Reconciliation involves two people coming together again in mutual trust, whereas forgiveness is one person’s choice to abandon resentment and offer beneficence in the face of unfairness. One can forgive without reconciling.
Forgiveness does not always mean forgetting. When one forgives, he or she rarely forgets the event. People tend to recall traumatic events, but on forgiving, a person may remember in new ways — not continuing to harbor the deeply held anger, resentment or emotions.
What helps Forgiveness and what doesn’t?
Forgiving those who have wronged us belongs in the “more easily said than done” category. Think about your own forgiveness history. Whom have you forgiven? And what seemed unforgivable?
Research on forgiveness has identified several conditions or factors that make forgiveness more or less likely:
- People tend to be more likely to forgive when the offense took place within a close, satisfying relationship.
- Forgiveness is related to the character strength of empathy. Individuals are better able to forgive when they can empathize with the offender.
- The relationship between forgiveness and justice is complex. Traditionally, researchers have suggested that a strong belief in justice can be a barrier to forgiveness. However, more recently, it has been demonstrated that individuals are actually more likely to forgive when they are first primed to think about justice. Researchers hypothesize that whereas a “retributive” (eye-for-an-eye) sense of justice may be a barrier to forgiveness, a broader, more “pro-social” sense of justice may in fact, promote forgiveness.

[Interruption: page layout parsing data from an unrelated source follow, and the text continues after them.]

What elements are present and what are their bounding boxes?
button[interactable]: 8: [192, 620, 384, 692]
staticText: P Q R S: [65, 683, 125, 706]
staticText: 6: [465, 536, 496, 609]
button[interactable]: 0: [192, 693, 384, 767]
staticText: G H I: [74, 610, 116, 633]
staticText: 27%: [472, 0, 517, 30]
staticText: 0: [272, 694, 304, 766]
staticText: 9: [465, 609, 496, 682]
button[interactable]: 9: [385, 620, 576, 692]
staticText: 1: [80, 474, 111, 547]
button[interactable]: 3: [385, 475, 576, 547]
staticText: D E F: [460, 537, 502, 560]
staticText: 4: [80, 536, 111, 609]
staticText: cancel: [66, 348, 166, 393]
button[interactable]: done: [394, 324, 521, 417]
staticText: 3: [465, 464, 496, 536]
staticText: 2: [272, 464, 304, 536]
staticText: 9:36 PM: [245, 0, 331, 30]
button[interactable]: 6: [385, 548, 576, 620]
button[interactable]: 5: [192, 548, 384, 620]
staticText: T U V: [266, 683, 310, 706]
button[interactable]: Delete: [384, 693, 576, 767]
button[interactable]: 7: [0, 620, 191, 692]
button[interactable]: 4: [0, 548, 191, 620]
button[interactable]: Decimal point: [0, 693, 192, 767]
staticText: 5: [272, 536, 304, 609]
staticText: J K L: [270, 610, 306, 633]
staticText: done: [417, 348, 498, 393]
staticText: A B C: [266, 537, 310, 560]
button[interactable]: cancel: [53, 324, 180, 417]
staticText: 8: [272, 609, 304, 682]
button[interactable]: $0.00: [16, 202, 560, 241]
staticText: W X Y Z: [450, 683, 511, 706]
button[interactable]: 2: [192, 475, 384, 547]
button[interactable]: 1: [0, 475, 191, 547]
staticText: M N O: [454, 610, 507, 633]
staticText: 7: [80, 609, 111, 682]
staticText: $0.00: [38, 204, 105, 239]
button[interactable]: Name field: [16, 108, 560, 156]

- We are better able to forgive when we do not blame the offender for the act (e.g., “It was an accident”). In contrast, we are less likely to forgive acts that were intentionally committed — especially if they have severe consequences.
- A tendency to ruminate makes forgiveness much less likely.
- We are more likely to forgive as we age. Young children tend to be the least willing to forgive, and older adults are the most willing.
- As you would expect, apologies help. We are more likely to forgive if we receive an apology from the transgressor or the one who wronged us.
Forgiving yourself is critical. Philosopher André Comte-Sponville once said the following:
“Can one forgive oneself? Of course, since one can hate oneself and overcome self-hatred. What hope would there be for wisdom otherwise? Or for happiness? Or for peace? We must forgive ourselves for being merely what we are. And also forgive ourselves — when we can do so without injustice — for feeling hatred or pain or anger so strong that we cannot forgive. Fortunate are the merciful, who fight without hatred or hate without remorse!”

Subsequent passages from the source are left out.